The biggest change in domain-name history is about to get underway, despite plenty of critics. ICANN, the Internet Corporation for Assigned Names and Numbers, is starting the application period for new top-level domains. This will allow any company or organization, with enough money, to request custom TLDs such as .apple or .bank and so on.
ICANN argues that this will spur innovation and competition in the domain name market which has relied on the few TLDs ICANN has approved so far, .com, .net, .mil, .info and so on as well as the country code top level domains, such as .co.uk or .jp.
But when ICANN's new plan to open up the process to anyone is in full swing, we should see an explosion of new domains on the internet. Virtually any word, in any language, can become a TLD.

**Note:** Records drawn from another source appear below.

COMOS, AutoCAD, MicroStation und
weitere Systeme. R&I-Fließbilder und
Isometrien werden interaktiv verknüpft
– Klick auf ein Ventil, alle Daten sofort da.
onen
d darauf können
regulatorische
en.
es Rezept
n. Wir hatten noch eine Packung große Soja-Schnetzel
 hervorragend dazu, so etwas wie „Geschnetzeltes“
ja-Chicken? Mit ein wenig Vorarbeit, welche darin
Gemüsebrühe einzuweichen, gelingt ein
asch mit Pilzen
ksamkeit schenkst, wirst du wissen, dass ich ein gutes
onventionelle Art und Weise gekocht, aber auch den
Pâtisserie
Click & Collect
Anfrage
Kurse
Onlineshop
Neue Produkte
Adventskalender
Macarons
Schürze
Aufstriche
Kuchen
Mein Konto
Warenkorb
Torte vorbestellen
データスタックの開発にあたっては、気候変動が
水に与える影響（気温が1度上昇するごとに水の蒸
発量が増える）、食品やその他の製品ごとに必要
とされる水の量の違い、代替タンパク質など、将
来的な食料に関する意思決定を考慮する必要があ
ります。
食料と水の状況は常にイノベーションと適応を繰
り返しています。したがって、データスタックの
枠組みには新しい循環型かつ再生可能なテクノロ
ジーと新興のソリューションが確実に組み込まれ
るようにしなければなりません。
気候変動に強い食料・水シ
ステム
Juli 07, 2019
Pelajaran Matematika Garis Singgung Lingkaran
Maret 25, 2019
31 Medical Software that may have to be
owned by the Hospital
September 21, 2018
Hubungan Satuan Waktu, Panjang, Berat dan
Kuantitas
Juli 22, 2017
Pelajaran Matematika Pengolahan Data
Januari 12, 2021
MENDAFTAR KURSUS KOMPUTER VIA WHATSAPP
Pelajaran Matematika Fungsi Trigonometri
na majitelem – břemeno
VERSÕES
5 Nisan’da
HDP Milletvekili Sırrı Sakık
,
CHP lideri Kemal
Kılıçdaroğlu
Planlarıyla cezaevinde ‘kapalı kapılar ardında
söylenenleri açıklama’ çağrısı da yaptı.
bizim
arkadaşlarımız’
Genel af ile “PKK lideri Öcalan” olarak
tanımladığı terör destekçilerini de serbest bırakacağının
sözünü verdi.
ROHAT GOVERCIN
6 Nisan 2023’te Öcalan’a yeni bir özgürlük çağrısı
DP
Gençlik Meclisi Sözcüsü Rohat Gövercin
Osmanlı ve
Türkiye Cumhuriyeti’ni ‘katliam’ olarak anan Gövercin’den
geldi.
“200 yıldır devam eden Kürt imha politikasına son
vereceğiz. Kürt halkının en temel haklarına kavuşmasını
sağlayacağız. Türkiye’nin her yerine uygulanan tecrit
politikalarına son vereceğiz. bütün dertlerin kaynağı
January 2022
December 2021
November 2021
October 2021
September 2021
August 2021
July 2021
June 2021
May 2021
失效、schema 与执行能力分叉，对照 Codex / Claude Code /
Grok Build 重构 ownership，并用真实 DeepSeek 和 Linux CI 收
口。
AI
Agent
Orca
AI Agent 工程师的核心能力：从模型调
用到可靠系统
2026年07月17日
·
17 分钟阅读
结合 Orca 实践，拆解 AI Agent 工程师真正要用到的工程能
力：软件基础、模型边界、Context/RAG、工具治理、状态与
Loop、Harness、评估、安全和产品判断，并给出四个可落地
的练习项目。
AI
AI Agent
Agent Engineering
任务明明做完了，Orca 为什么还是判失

The critics though, and there are many, see the move as a very dangerous one and, at the very least, a very expensive one for the companies and organizations that will have to protect their brands and names and secure new domains before others do it for them.
The fact that it costs $185,000, €145,000 to apply for a new domain, without a guarantee that you'll receive it and without a refund if the answer is 'no,' only adds to the fire and the argument that this is nothing but a cash grab from ICANN and the registrars which are poised to profit nicely from the move.
ICANN is in fact anticipating the backlash, there's been plenty of criticism already. In fact, it's setting aside $60,000, €47,000 out of each application fee for lawsuits alone.
Which are bound to come, some 50 US companies, the likes of Coca Cola and GE, have vehemently opposed the move. Nonetheless, ICANN approved it last June and is now asking for applications, up until April 12.